[Q] $ARGV, <>, and command-line Perl

J

J Krugman

I've rtfm'd this to death, but I still don't get it. If someone
can explain it to me (as opposed to tell me something like "man
perlfrotz"), I'd be very grateful.

The immediate problem that serves as the context of the question
is this: find all the files below /path/to/subdir (this is Linux)
that contain either of the strings "foo bar baz" or "quux frobozz",
and do this *from the command line* (i.e. I'm looking for a one-liner
here, not a longwinded affair using File::Find, etc.).

I tried

% perl -e 'print "$ARGV\n" if grep /(foo bar baz|quux frobozz)/, <>' `find /path/to/subdir -type f`

which failed to generate any output, even though I *know* that
there are files under /path/to/subdir that contain strings "foo
bar baz" and/or "quux frobozz".

Even if it had worked, the last alternative is not good, because
it can easily fail through choking the shell with an excessively
long arguments list. There has to be a better way.

At any rate, I also tried

% perl -e 'for (@ARGV) { print "$ARGV\n" if grep /(foo bar baz|quux frobozz)/, <> }' `find /path/to/subdir -type f`

which also failed. In fact, even

% perl -e 'for (@ARGV) { print "$ARGV\n" }' `find /path/to/subdir -type f`

failed: it generated a whole bunch of empty lines. Clearly I have
*no clue* of what's going on. What exactly is the relationship
between $ARGV and <>? Is it possible to write a simple one-liner
that cycles through all the lines of *each* of the files in named
in @ARGV and prints the name of the file if at least one of its
lines meets a condition?

Any help would be much appreciated.

jill
 
J

J. Gleixner

J said:
I've rtfm'd this to death, but I still don't get it. If someone
can explain it to me (as opposed to tell me something like "man
perlfrotz"), I'd be very grateful.

The immediate problem that serves as the context of the question
is this: find all the files below /path/to/subdir (this is Linux)
that contain either of the strings "foo bar baz" or "quux frobozz",
and do this *from the command line* (i.e. I'm looking for a one-liner
here, not a longwinded affair using File::Find, etc.).

I tried

Since you're on a real OS, why not simply use the shell?

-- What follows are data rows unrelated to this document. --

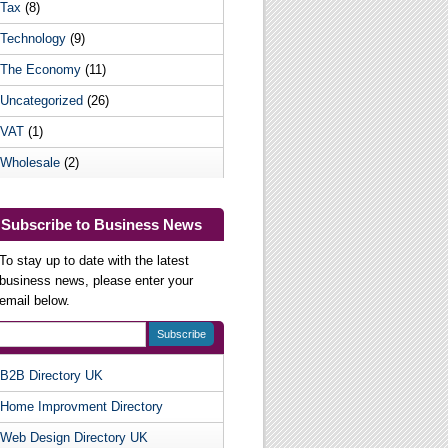
Tax
(8)
Technology
(9)
The Economy
(11)
Uncategorized
(26)
VAT
(1)
Wholesale
(2)
Subscribe to Business News
To stay up to date with the latest
business news, please enter your
email below.
B2B Directory UK
Useful Websites
Home Improvment Directory
Web Design Directory UK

find /path/to/subdir -exec egrep -l 'foo bar baz|quux frobozz' {} \;
 
A

A. Sinan Unur

The immediate problem that serves as the context of the question
is this: find all the files below /path/to/subdir (this is Linux)
that contain either of the strings "foo bar baz" or "quux frobozz",
and do this *from the command line* (i.e. I'm looking for a one-liner
here, not a longwinded affair using File::Find, etc.).

Hmmmm ...
I tried

% perl -e 'print "$ARGV\n" if grep /(foo bar baz|quux frobozz)/, <>'
`find /path/to/subdir -type f`

Why? find, the command whose output you are processing, can take a regex
to match against. Use that.

$ find . -regex '.*/z.*' -type f -print
../Dload/fpTeX-0.7/package/zed-csp.tpm
../Dload/fpTeX-0.7/package/zed-csp.zip
../Dload/fpTeX-0.7/package/zefonts.tpm
../Dload/fpTeX-0.7/package/zefonts.zip
../z.pl
../zz.pl

Please consult

man find
% perl -e 'for (@ARGV) { print "$ARGV\n" if grep /(foo bar baz|quux
frobozz)/, <> }' `find /path/to/subdir -type f`

You could also go the pure Perl route and use File::Find::Rule but that's
going to get a little wordy.

I am not too well versed in various shell syntaxes but aren't you
supposed to write the above as:

% find /path/to/subdir -type f | perl -e "print if /foo/"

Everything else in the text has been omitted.